Accident victims and others who seek damages in court occasionally doubt the independence of the judge, but who would have thought that they need to be wary of the most innocent-seeming of courtroom workers: the court reporter bent over the little machine taking down what’s been said?

According to the code of professional ethics of the National Court Reporter’s Association, a court reporter must be “fair and impartial toward each participant in all aspects of reported proceedings” and “guard against not only the fact but the appearance of impropriety.” Some states have incorporated these rules into civil codes.

But, according to the Foundation for Taxpayer and Consumer Rights, some court reporting companies have made deals with insurance companies and other corporate litigants in which, in return for their vast legal business, they provide them with transcripts sometimes at almost 40 percent below market rates. In return, unbeknownst to plaintiffs, certain insurance companies get special services. Among them: companies are provided with the names and vital statistics of all parties to a deposition — even when the deposition is not made public. This information goes into a database, which is then used to track witnesses and plaintiffs in future cases.
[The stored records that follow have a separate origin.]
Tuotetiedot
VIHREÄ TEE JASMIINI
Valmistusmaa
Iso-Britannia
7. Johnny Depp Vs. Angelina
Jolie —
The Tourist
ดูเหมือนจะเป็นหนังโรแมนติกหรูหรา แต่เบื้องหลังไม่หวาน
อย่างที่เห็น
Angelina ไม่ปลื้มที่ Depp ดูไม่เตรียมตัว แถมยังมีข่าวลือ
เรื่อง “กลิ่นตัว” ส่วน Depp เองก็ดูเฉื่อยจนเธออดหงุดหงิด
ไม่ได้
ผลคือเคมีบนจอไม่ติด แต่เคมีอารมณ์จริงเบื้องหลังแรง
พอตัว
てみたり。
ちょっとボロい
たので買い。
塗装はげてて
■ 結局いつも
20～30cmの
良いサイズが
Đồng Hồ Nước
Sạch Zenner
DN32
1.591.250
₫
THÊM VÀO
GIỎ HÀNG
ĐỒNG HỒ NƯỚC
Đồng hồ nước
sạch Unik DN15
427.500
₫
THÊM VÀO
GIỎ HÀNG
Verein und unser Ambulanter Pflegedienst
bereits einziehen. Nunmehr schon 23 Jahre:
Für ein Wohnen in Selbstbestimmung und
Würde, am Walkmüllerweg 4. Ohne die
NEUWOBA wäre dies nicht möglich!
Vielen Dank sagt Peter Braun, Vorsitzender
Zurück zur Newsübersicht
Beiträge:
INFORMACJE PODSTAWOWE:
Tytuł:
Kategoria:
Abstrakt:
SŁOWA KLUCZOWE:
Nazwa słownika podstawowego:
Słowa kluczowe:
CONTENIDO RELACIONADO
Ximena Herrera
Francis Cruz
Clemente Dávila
“Citizens who seek justice in our courts should not have to wonder whether the court reporter taking their deposition is working for the defense,” says Massachusetts state representative Harold P. Naughton Jr. Fourteen states — Hawaii, Texas, Minnesota, Utah, West Virginia, New Mexico, Georgia, Louisiana, Nevada, Kentucky, Michigan, Arkansas, Indiana, and North Carolina –have adopted rules to ensure that contracting with court reporters doesn’t occur.